Revocable Living Trust for Parents

A Revocable Living Trust as a popular estate planning tool that distributes your assets upon your death. Furthermore, parents may name guardians of their minor children in their Revocable Living Trust. Naming of a guardian for your minor children is an important decision. Generally, the guardian of the minor children will be listed in the Will or otherwise known as a “Last Will and Testament.” The Will and Revocable Living Trust will coordinate with one another.

Trust for Minor Children

A popular estate planning tool is the use of a Trust for Minor Children. A Children’s Trust is an estate planning technique to provide asset management and distribution of assets from one generation to the next. Generally, a successor Trustee will be responsible for managing the Children’s Trust. A children’s trust is critical because most parents want to avoid probate court and litigation expenses. A Children’s Trust is often a sub-trust within a Revocable Living Trust. A sub-trust means that a children’s trust is part of the parents’ overall estate planning and trust strategy.

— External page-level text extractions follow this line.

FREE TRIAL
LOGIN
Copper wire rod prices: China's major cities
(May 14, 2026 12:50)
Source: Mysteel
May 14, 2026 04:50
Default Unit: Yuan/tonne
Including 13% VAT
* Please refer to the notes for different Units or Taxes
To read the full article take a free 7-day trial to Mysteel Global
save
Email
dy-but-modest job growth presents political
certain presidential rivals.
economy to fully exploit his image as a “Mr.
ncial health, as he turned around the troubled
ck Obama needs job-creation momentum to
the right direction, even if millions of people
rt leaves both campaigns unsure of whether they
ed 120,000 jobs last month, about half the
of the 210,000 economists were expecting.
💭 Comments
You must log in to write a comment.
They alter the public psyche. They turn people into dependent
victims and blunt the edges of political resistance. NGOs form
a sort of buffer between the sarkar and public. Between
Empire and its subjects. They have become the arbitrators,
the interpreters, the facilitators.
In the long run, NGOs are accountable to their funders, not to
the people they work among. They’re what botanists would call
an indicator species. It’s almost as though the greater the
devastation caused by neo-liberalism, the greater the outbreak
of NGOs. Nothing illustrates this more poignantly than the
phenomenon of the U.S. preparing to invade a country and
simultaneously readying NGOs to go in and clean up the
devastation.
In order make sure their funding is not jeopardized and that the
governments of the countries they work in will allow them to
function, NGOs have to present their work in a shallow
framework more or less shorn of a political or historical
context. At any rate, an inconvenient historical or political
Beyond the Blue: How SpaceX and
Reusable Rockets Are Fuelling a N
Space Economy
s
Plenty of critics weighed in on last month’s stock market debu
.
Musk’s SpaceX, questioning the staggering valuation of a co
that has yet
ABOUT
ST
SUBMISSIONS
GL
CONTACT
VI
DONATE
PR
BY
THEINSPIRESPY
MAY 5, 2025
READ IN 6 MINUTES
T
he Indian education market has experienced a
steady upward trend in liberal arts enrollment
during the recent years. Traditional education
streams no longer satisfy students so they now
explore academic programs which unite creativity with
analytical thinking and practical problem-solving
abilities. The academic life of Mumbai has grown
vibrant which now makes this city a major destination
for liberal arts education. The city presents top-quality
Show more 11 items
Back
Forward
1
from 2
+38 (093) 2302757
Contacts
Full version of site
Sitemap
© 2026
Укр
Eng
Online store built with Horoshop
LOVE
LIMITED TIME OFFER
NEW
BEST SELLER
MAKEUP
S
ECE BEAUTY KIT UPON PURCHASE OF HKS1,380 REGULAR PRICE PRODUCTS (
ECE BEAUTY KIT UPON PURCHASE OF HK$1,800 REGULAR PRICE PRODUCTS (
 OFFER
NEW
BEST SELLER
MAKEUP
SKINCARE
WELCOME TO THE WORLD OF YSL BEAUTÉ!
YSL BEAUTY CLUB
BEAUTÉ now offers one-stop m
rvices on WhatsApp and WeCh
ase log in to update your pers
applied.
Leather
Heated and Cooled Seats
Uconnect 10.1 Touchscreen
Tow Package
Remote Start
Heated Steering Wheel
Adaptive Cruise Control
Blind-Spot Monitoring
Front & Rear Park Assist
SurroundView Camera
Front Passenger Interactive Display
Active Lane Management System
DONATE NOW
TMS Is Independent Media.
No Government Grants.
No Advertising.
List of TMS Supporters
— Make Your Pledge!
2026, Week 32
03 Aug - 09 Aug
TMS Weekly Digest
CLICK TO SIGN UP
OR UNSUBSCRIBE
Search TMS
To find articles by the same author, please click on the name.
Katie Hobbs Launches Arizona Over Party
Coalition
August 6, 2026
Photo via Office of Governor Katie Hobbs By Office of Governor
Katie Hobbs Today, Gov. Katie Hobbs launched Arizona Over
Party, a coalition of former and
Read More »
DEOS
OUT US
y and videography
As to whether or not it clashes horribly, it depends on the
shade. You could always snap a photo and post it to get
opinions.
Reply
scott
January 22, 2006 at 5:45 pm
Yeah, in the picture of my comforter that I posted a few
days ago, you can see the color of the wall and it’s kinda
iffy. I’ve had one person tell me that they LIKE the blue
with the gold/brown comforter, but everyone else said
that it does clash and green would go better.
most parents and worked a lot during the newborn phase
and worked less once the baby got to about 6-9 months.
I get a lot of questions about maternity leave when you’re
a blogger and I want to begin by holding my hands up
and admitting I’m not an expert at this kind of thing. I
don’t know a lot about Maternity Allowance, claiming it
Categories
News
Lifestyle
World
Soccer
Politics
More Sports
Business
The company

Often, parents have major assets to distribute to their minor children upon both parents’ death. These assets include life insurance, real estate and home ownership, investment real estate, retirement accounts, and business interests, among other assets. One of the roles of the estate planning attorney  is to set up an estate plan that minimizes conflicts and is realistic. Parents name friends or other family members to be their guardians for their minor children.

  1. Guardian of the Estate

    The guardian of the estate is responsible for managing the finances of the minor children. Generally, an estate plan should consider whether a person or co-trustees should manage the wealth of your minor children. One of the factors in making this decision is the amount of assets a person is responsible for managing.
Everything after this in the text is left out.